The DSD’s theme was dark and cynical, yet their song could somehow draw even those who did not like the genre of music. As evidenced by the eclectic gathering of people in that concert.
After an awesome guitar solo by Brahma, Shakti’s co-guitarist, the song ended and shouts of reverence filled the air.
“Thank you, fellow denizens of the dark. Your tributes are most delicious,” he said into the mic with a wet, wispy voice. “And now for our next song, we’ll do a new one. Fresh out of hell.”
“Over the Desert of Purgatory.”
The colored lights turned off, leaving only a plain white one shining on Shakti.
“The great demon rose with my soul in his hands, shouting blasphemy to the very image that spawned him,” he began with the rising tone of his guitar. “O wilt thou rejoice at the death of the lamb of Nazareth! The four had rode beyond the horizon, and the final trumpet has rung its unholy resonance!”
A jolt of pain shot through Jude’s head. It was enough to make him fall to his knees.
“Aaargh...!”
Aleksandra, who had been silently watching the musicians all this time patted his back with concern. Makoto was too preoccupied with shouting out the song.
“Jude, are you okay?”
He answered quickly, shaking his head. “I’m just feeling a bit woozy.”
“Come on.

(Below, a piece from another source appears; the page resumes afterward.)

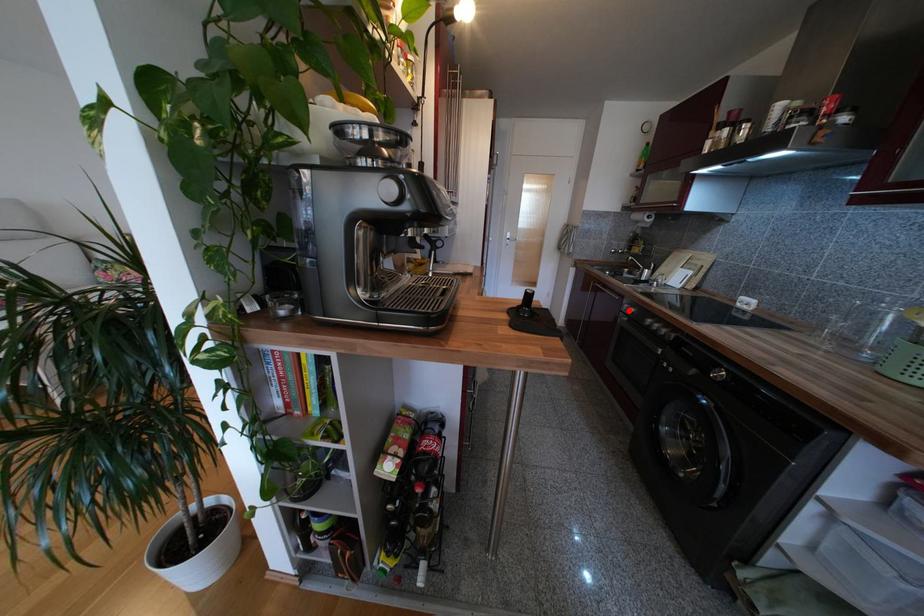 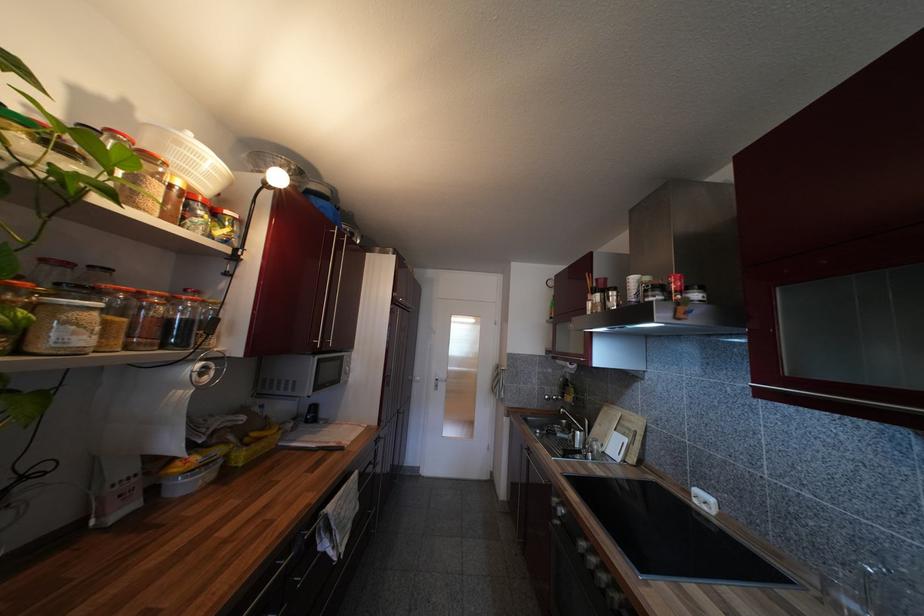 Question: A red point is marked in image1. In image2, is the corresponding 3D point closer to the camera or farther? Reply with the corresponding letter.

Choices:
 (A) The corresponding 3D point is closer.
 (B) The corresponding 3D point is farther.

Answer: (B) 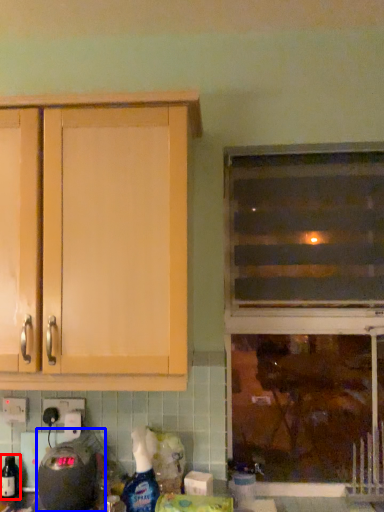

Let’s get some fresh air,” the graceful girl let him lean over her shoulder and led the way. She took him to the bathroom a floor above the hall because of the long wait for the ones on the same floor. He washed his face while she waited outside.
“Thanks. I feel better now,” he said after.
“Don’t mention it.”
“You know, I noticed that you’ve been a bit awkward with Sam and Makoto. Relax, Makoto is very blunt. Well, more like stubborn and blunt but she is a great girl once you know her. And Sam...well, he’s just being Sam.”
“Oh no, I have nothing against them. It’s just…,” the girl sighed. “I’m not used to going out with friends. My father…does not like me doing that. He told me that friends just hold you back.”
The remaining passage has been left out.